Historically, Department personnel found over 40 unique sage grouse lekking locations in the western part of the state, many of which were used year after year.

“The most unique leks used in a single year was 22 in the early 1980s, which coincided with intensive helicopter lek searches. We found sage grouse males on 15-20 leks following that period until 2009,” Kolar said. “In the early 1980s, we were counting 276-350 male sage grouse annually. Our peak was recorded in 1953, when biologists counted 533 males on 17 leks.”

While sage grouse numbers have declined slowly in the state since the 1950s, the declines became more precipitous around 2007, and the population ceased the cyclical pattern of peaks and troughs.

“Based on the steady declines since 2007, our population has probably not been self-sustaining for nearly 20 years. Most people familiar with sage grouse and sagebrush habitat loss should be surprised that our population lasted as long as it did, and this zero count of males has been foreseen for some time,” Kolar said. “That’s why we attempted a Hail Mary translocation project from 2017-21, hoping to slow the bleeding.
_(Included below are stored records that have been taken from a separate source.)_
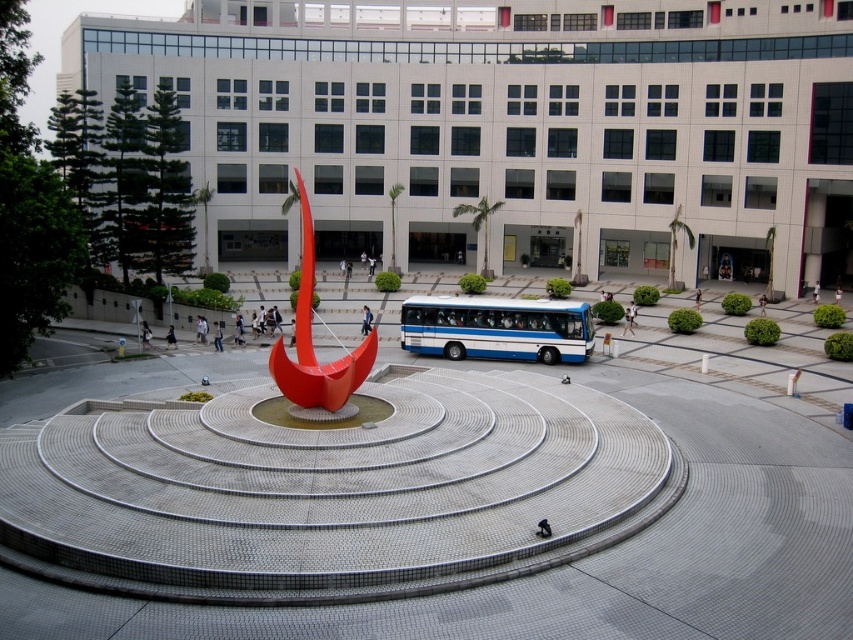 Question: Does blue/white bus at center have a larger size compared to glossy red sculpture at center?

Choices:
 (A) no
 (B) yes

Answer: (A)

Question: Is blue/white bus at center positioned behind glossy red sculpture at center?

Choices:
 (A) no
 (B) yes

Answer: (B)

Question: Which of the following is the farthest from the observer?

Choices:
 (A) (544, 326)
 (B) (302, 387)

Answer: (A)

Question: Among these objects, which one is farthest from the camera?

Choices:
 (A) glossy red sculpture at center
 (B) blue/white bus at center

Answer: (B)

Question: Which object appears closest to the camera in this image?

Choices:
 (A) glossy red sculpture at center
 (B) blue/white bus at center

Answer: (A)

Question: Is blue/white bus at center bigger than glossy red sculpture at center?

Choices:
 (A) yes
 (B) no

Answer: (B) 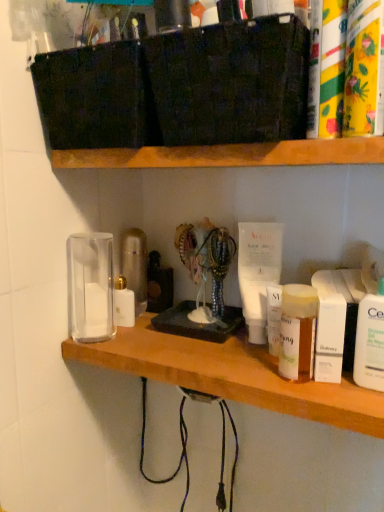 Question: Is point (342, 3) closer or farther from the camera than point (382, 153)?

Choices:
 (A) farther
 (B) closer

Answer: (B)

Question: From a real-world perspective, is yellow paper towel roll at upper right, which is counted as the 5th toiletry, starting from the back, above or below wooden shelf at upper center, positioned as the first shelf in top-to-bottom order?

Choices:
 (A) below
 (B) above

Answer: (B)

Question: Which of these objects is positioned closest to the white glossy lotion at left, which ranks as the 1th toiletry in back-to-front order?

Choices:
 (A) floral-patterned plastic bottle at upper right, which is the second toiletry in right-to-left order
 (B) white plastic lotion at right, which ranks as the first toiletry in right-to-left order
 (C) clear glass jar at center, acting as the 2th shelf starting from the top
 (D) wooden shelf at upper center, the second shelf ordered from the bottom
 (E) white matte box at right, which appears as the fourth toiletry when viewed from the left

Answer: (C)

Question: Considering the real-world distances, which object is farthest from the floral-patterned plastic bottle at upper right, the fifth toiletry viewed from the left?

Choices:
 (A) white plastic lotion at right, the third toiletry viewed from the front
 (B) yellow paper towel roll at upper right, which appears as the fourth toiletry when viewed from the right
 (C) translucent plastic jar at center right, which ranks as the 5th toiletry in right-to-left order
 (D) white glossy lotion at left, placed as the 6th toiletry when sorted from front to back
 (E) white matte box at right, acting as the third toiletry starting from the back

Answer: (D)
Ultimately, it showed that it would take much larger efforts to reverse population declines, including large-scale sagebrush habitat projects and continued translocations.”
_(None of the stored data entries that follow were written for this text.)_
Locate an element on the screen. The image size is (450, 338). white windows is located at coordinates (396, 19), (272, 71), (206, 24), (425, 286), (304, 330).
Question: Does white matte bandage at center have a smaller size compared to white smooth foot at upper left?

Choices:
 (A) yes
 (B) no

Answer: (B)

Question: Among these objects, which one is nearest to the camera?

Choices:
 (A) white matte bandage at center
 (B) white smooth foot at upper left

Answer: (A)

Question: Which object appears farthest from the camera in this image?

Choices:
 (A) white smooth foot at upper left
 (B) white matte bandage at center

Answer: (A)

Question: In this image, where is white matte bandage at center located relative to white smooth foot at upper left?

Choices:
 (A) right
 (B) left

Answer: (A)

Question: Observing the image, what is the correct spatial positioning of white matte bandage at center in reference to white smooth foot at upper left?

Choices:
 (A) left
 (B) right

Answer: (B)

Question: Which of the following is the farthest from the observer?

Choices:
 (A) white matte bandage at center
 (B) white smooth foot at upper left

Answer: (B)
Currently, since zero breeding males were documented in spring, Kolar said southwestern North Dakota’s sage grouse population is now made up primarily of straggling individuals, or those wandering through from Montana or South Dakota populations in proximity to our state border, which are also declining.

In 2024, I encountered one of these straggling individuals just across the North Dakota border in Montana where I was able to sneak within 50 yards of a lone male.

I wrote: “Through binoculars at this range, it appears as if the bird is dancing at my feet, strutting just for me … And, in a sense, it is because the big male, driven by photoperiod and the instinctive need to mate, to help perpetuate this centuries-driven ritual, sadly has the entire dance floor to himself.”

The sage grouse dance floors in southwestern North Dakota are empty, or nearly so, for a number of reasons, including disease and the fragmentation of sagebrush habitat caused by human development. These birds, it’s long been understood, are fundamentally tied to great big areas of predominantly undisturbed sagebrush and grasslands. Because so little of this habitat exists today, Kolar isn’t holding his breath for this iconic bird.

“Instead of holding on to false hope for sage grouse ever coming back, it’d be more practical to focus on the same pattern — lower peaks and deeper troughs — that is currently occurring for our more widespread, grassland-dependent species like sharp-tailed grouse, pronghorn, and nongame species like chestnut-collared longspurs and Western meadowlarks … We should protect what we have left for those species,” Kolar said.